Task statement:
Copy each line of the records that contains the word "mnie".

Task material:
*** Begin section ***

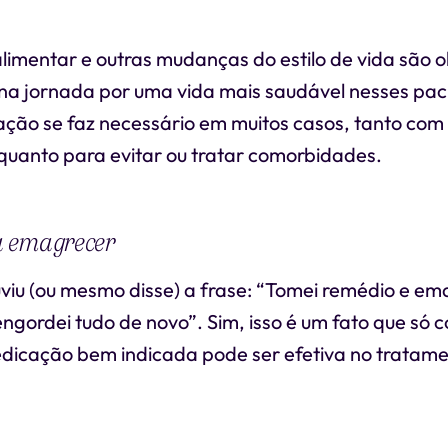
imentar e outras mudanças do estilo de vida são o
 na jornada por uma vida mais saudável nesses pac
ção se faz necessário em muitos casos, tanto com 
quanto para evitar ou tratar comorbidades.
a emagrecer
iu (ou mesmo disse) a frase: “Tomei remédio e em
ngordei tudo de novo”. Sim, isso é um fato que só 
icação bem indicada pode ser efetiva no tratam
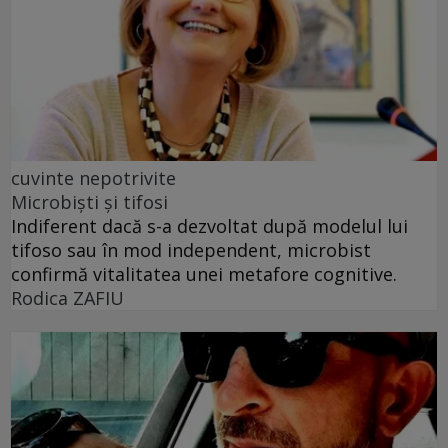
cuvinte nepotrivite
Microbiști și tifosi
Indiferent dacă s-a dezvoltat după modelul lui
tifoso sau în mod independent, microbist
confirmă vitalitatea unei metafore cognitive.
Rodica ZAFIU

*** End section ***
*** Begin section ***

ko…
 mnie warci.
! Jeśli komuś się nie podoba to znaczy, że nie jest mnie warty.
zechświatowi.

*** End section ***

Task answer:
 mnie warci.
! Jeśli komuś się nie podoba to znaczy, że nie jest mnie warty.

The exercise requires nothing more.